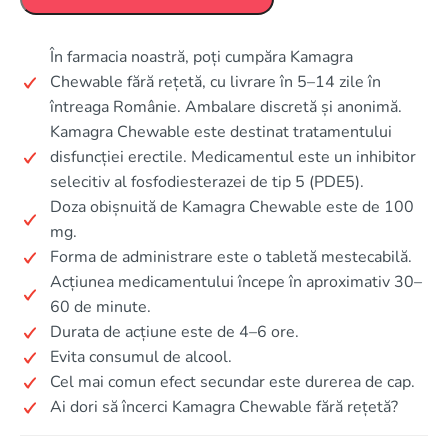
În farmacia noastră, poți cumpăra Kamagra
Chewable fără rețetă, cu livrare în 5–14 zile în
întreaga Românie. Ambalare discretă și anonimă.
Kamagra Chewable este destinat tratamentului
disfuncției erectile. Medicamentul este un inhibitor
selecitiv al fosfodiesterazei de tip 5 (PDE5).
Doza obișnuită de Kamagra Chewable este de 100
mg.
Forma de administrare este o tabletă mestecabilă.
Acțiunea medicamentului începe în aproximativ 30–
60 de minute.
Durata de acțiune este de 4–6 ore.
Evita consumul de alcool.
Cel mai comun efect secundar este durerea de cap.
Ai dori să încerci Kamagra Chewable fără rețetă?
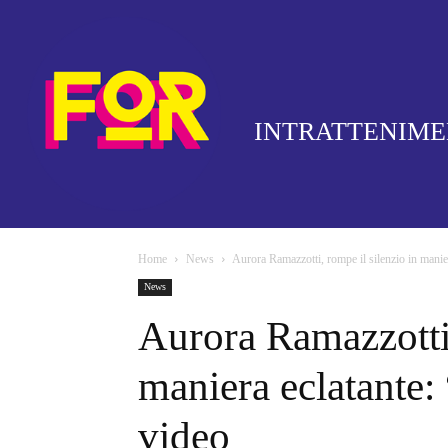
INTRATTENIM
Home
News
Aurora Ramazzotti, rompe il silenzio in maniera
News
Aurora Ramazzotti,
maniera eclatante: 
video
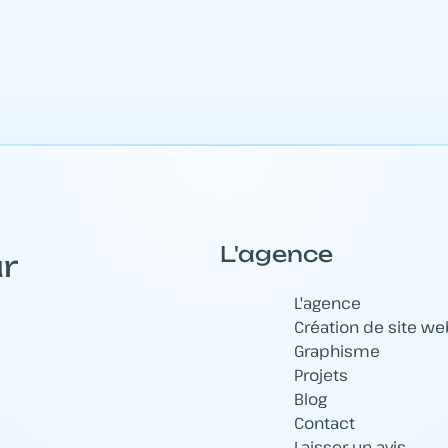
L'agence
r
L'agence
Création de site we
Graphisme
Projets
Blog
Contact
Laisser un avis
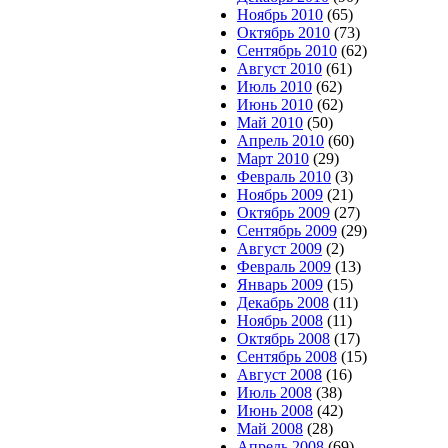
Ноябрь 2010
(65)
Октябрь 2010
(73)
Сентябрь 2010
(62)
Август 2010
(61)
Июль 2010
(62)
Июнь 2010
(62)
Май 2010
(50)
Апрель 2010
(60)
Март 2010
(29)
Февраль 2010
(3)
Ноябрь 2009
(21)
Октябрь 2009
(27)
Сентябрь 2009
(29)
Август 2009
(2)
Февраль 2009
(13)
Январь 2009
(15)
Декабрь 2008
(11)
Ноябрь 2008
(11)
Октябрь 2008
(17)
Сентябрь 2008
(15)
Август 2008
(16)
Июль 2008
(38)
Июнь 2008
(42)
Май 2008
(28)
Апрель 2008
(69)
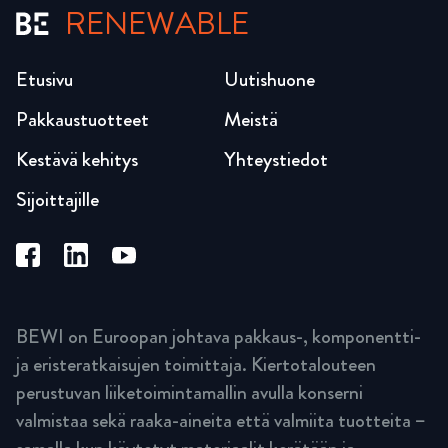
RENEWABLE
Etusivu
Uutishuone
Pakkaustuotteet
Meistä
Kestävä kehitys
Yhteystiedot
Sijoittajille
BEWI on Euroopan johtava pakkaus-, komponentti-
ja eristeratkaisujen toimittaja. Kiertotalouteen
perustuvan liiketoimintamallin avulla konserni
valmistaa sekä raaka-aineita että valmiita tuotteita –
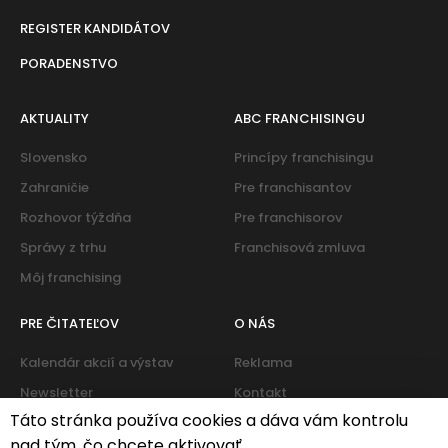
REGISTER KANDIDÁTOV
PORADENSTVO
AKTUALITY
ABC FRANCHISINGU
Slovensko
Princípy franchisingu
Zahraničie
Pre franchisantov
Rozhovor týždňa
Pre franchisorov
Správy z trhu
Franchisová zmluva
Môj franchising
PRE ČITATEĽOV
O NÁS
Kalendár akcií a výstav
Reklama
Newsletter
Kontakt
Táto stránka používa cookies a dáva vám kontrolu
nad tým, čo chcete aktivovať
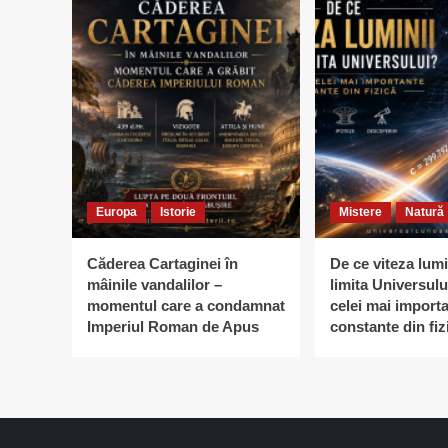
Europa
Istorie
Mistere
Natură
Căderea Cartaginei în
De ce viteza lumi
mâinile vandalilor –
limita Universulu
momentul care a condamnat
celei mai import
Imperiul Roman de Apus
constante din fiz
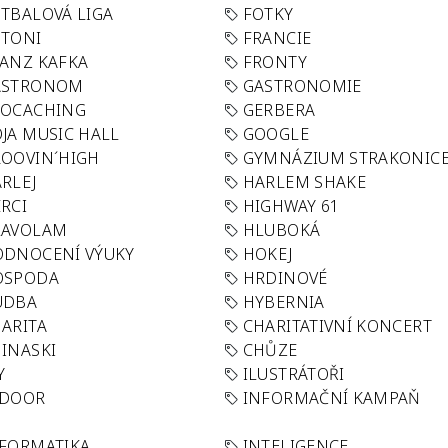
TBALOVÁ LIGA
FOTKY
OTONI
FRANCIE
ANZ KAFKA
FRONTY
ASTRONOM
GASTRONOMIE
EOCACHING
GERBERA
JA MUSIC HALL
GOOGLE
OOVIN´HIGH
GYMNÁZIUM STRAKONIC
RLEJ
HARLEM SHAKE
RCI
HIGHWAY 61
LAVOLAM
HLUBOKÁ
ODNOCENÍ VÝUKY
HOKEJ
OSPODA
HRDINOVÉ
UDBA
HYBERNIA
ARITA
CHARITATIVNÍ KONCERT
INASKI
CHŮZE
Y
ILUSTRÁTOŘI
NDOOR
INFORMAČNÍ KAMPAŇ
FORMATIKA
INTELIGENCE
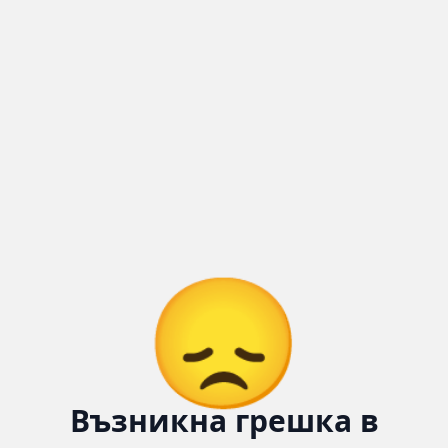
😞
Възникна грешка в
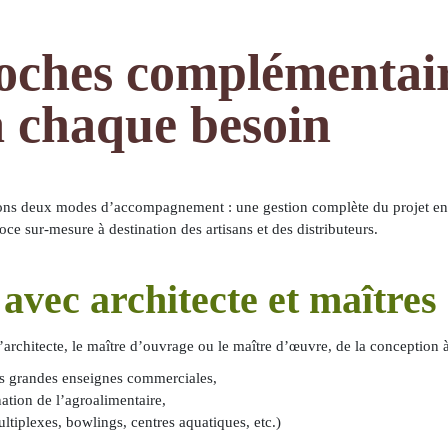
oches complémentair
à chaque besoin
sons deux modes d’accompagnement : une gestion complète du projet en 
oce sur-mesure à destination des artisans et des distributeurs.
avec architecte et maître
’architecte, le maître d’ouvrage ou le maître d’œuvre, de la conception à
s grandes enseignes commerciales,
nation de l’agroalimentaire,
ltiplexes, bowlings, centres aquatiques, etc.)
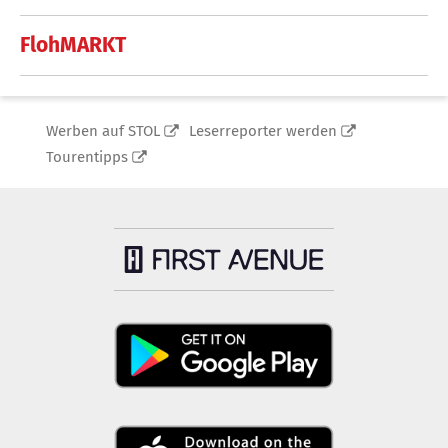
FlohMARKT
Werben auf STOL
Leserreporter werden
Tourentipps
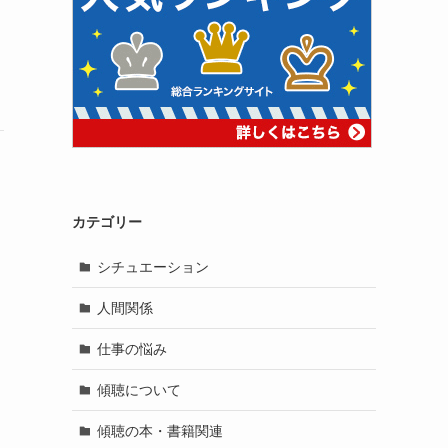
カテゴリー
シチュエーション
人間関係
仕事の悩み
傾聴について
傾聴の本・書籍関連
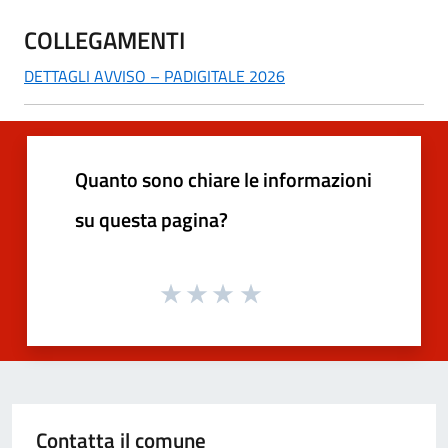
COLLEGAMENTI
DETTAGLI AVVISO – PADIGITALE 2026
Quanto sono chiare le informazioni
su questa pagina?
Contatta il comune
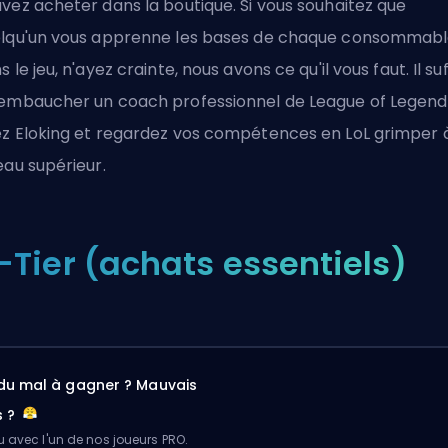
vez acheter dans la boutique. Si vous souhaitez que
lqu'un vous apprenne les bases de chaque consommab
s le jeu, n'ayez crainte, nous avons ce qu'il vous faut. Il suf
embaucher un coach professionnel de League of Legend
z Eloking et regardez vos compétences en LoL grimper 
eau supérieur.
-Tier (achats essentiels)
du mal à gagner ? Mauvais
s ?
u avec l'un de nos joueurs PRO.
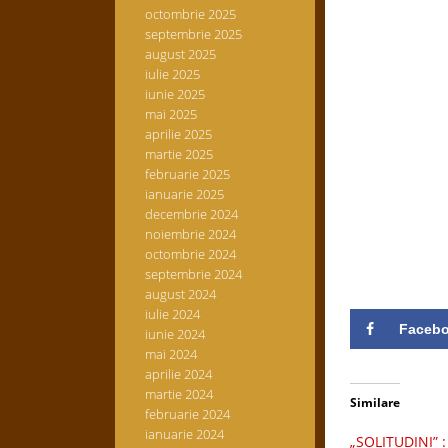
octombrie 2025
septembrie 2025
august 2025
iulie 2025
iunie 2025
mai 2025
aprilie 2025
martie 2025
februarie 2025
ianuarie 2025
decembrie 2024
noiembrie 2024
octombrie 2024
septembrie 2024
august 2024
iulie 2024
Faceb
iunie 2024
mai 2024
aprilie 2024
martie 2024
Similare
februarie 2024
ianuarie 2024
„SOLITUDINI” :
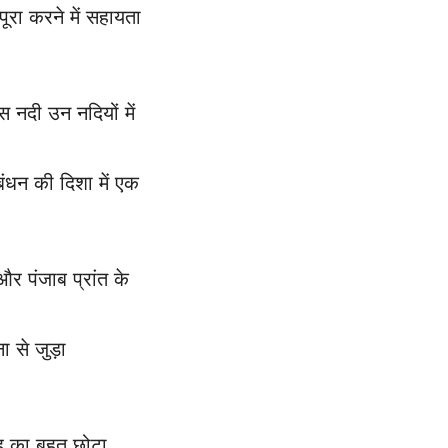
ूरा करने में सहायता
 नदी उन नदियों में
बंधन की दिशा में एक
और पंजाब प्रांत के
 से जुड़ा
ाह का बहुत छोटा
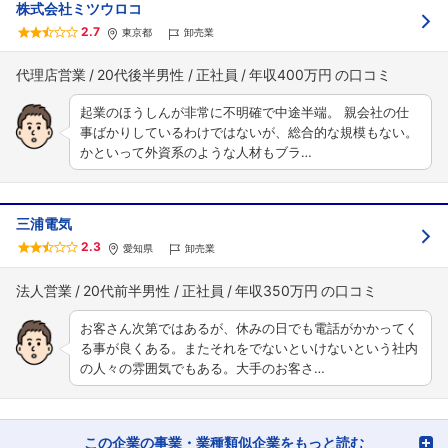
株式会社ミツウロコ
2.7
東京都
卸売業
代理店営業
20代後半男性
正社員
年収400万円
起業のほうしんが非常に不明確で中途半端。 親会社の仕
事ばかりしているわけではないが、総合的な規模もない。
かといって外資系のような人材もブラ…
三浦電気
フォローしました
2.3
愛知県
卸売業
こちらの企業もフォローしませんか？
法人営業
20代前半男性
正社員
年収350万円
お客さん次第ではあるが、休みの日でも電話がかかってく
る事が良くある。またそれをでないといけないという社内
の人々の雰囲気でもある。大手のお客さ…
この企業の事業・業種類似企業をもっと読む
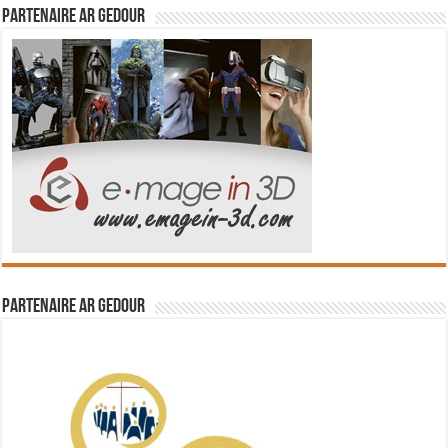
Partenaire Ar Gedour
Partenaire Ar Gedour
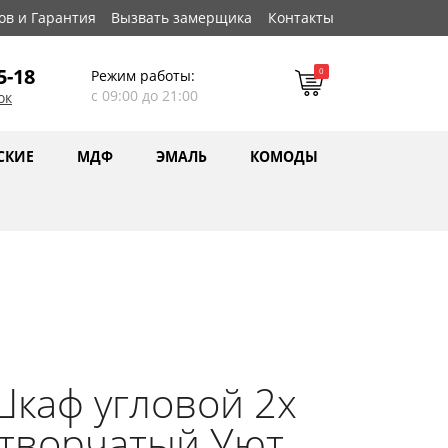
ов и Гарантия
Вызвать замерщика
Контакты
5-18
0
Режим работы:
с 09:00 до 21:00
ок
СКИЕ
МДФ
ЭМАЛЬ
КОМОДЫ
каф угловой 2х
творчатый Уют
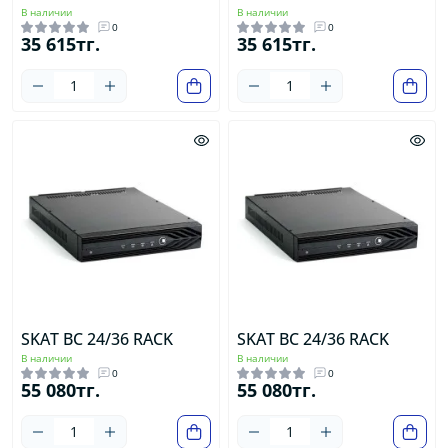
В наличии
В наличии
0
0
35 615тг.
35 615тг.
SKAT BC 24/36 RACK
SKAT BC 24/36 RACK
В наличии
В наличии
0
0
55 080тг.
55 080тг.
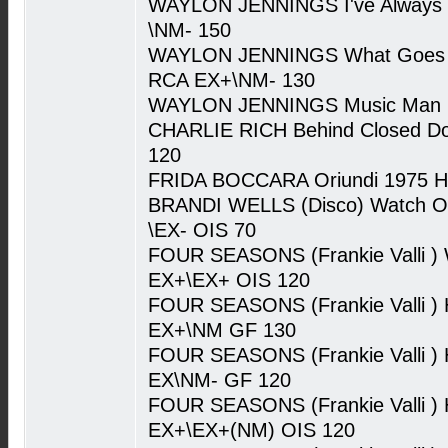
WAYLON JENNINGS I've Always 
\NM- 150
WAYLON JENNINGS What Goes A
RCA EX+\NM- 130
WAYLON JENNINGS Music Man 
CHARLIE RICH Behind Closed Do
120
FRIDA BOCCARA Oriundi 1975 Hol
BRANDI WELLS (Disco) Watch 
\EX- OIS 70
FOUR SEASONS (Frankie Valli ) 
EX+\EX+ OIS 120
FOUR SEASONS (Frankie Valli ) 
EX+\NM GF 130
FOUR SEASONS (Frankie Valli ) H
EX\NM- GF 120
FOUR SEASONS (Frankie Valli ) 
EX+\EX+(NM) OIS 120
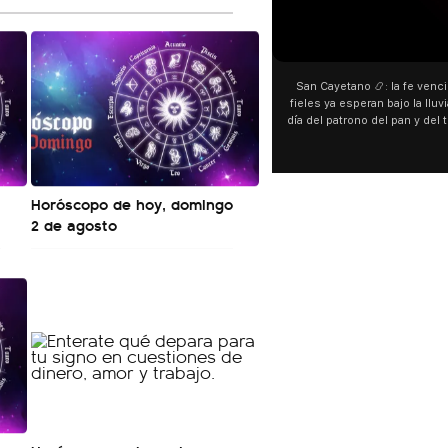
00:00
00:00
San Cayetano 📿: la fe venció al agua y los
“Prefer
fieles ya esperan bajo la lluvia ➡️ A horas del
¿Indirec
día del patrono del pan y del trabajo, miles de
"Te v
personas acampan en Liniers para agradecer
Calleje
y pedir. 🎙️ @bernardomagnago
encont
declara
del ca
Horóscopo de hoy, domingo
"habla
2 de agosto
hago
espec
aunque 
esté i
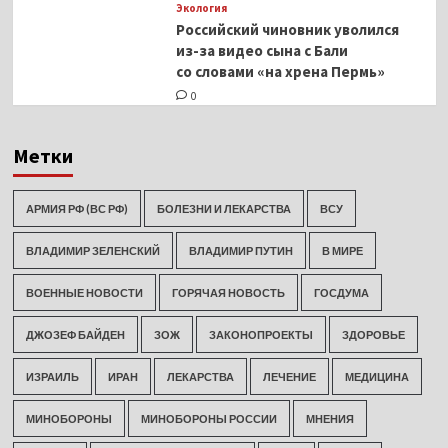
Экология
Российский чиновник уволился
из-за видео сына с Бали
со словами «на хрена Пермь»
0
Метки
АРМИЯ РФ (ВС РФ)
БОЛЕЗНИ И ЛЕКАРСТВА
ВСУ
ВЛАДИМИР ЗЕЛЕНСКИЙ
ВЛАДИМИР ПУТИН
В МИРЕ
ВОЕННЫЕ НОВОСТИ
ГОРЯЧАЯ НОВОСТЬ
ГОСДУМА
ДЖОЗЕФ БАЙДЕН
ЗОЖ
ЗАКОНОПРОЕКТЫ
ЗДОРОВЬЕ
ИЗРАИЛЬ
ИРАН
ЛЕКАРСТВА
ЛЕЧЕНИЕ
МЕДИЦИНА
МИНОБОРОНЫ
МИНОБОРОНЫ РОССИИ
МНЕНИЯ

————

__Your goal__:
For the records above, how many lines contain the word "Ramazzotti"? Reply with the number only.

__Exercise response__:
2